__Task__: In the listing below, the answer starts at the line that has "Hay que recordar además que" and stops after the line that has "quiere quedarse atrás con Edge."; please repeat that part exactly and nothing more.
(Material for the task Opens)
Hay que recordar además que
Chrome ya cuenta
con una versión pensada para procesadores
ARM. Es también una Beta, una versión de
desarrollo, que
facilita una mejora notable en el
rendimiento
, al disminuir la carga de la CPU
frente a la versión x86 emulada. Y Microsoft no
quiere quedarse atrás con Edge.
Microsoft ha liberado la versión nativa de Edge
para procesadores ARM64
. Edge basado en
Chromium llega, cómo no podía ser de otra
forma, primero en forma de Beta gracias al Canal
(Material for the task Closes)
(Material for the task Opens)
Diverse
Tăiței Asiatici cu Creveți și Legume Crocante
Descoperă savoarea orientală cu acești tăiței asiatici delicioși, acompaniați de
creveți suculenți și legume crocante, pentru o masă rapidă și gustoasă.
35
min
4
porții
(Material for the task Closes)
__Response to this exercise__:
Hay que recordar además que
Chrome ya cuenta
con una versión pensada para procesadores
ARM. Es también una Beta, una versión de
desarrollo, que
facilita una mejora notable en el
rendimiento
, al disminuir la carga de la CPU
frente a la versión x86 emulada. Y Microsoft no
quiere quedarse atrás con Edge.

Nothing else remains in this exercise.